Down to the final line, write out the material beneath exactly, without pictures.

Exercise material Start Marker

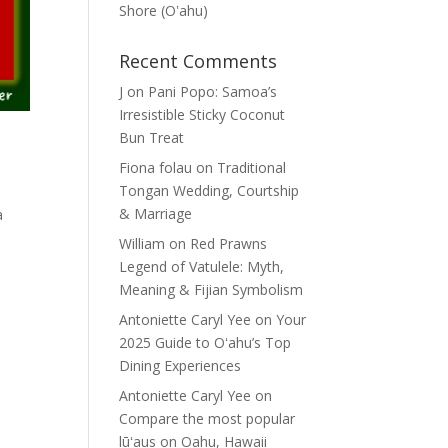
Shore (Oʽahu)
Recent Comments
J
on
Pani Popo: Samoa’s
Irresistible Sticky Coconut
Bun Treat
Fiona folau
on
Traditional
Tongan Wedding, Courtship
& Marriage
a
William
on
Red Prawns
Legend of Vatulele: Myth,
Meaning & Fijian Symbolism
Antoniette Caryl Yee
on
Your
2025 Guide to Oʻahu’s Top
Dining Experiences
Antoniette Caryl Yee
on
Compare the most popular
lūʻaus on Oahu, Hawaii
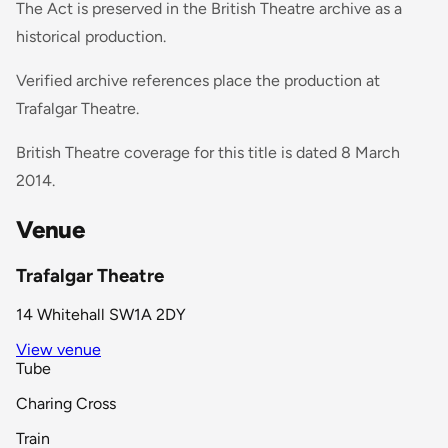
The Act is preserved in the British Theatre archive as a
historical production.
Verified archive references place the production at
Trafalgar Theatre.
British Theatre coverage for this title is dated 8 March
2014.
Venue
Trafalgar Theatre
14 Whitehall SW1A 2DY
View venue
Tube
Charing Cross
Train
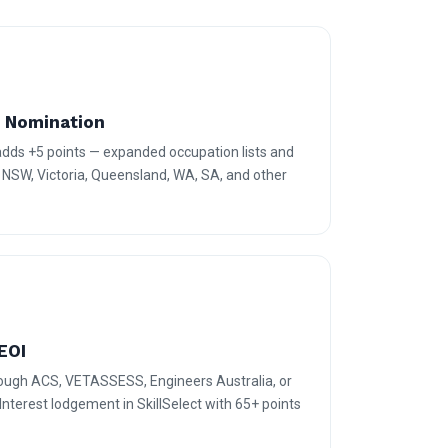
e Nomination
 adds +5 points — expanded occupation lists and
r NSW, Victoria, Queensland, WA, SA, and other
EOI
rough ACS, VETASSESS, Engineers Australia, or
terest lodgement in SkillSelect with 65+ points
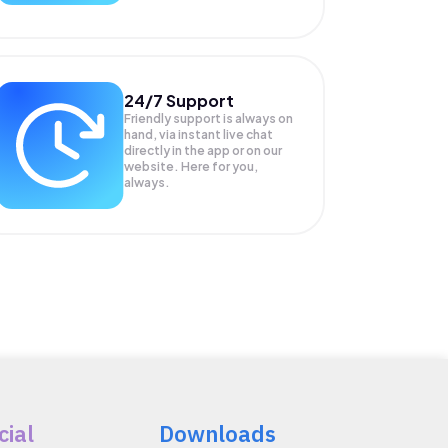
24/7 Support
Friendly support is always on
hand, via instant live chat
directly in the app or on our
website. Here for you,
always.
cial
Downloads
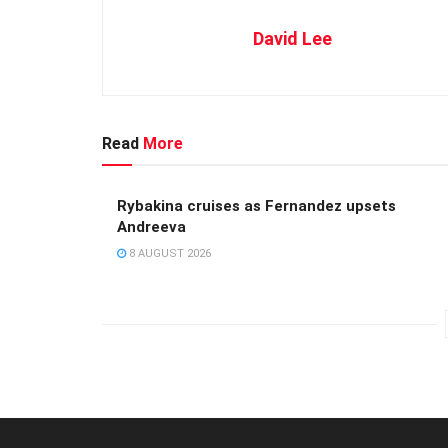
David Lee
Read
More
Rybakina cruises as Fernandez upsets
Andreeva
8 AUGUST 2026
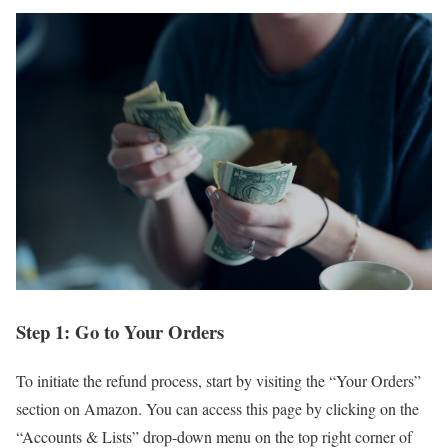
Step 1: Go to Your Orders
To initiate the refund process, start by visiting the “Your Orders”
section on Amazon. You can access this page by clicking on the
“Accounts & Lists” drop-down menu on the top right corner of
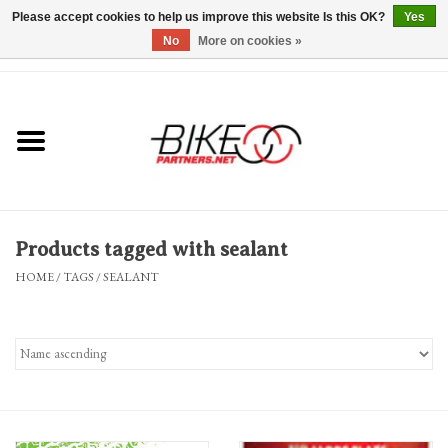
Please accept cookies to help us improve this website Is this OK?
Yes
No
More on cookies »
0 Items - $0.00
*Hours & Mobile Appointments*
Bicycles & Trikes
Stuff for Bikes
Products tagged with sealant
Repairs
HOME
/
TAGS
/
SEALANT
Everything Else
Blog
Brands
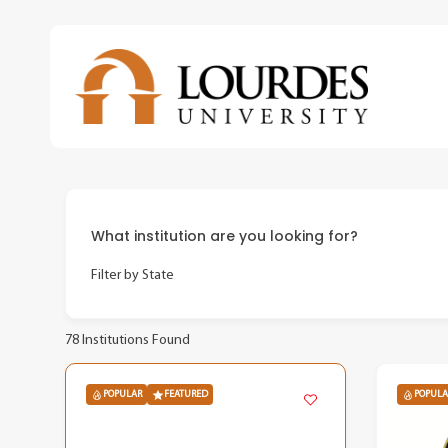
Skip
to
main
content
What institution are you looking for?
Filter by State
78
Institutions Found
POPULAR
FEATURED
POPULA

Exercise material End Marker

## Output of the task
Shore (Oʽahu)
Recent Comments
J
on
Pani Popo: Samoa’s
Irresistible Sticky Coconut
Bun Treat
Fiona folau
on
Traditional
Tongan Wedding, Courtship
& Marriage
a
William
on
Red Prawns
Legend of Vatulele: Myth,
Meaning & Fijian Symbolism
Antoniette Caryl Yee
on
Your
2025 Guide to Oʻahu’s Top
Dining Experiences
Antoniette Caryl Yee
on
Compare the most popular
lūʻaus on Oahu, Hawaii
The Act is preserved in the British Theatre archive as a
historical production.
Verified archive references place the production at
Trafalgar Theatre.
British Theatre coverage for this title is dated 8 March
2014.
Venue
Trafalgar Theatre
14 Whitehall SW1A 2DY
View venue
Tube
Charing Cross
Train
e Nomination
 adds +5 points — expanded occupation lists and
r NSW, Victoria, Queensland, WA, SA, and other
EOI
rough ACS, VETASSESS, Engineers Australia, or
terest lodgement in SkillSelect with 65+ points
24/7 Support
Friendly support is always on
hand, via instant live chat
directly in the app or on our
website. Here for you,
always.
cial
Downloads
David Lee
Read
More
Rybakina cruises as Fernandez upsets
Andreeva
8 AUGUST 2026
Step 1: Go to Your Orders
To initiate the refund process, start by visiting the “Your Orders”
section on Amazon. You can access this page by clicking on the
“Accounts & Lists” drop-down menu on the top right corner of
Please accept cookies to help us improve this website Is this OK?
Yes
No
More on cookies »
0 Items - $0.00
*Hours & Mobile Appointments*
Bicycles & Trikes
Stuff for Bikes
Products tagged with sealant
Repairs
HOME
/
TAGS
/
SEALANT
Everything Else
Blog
Brands
Skip
to
main
content
What institution are you looking for?
Filter by State
78
Institutions Found
POPULAR
FEATURED
POPULA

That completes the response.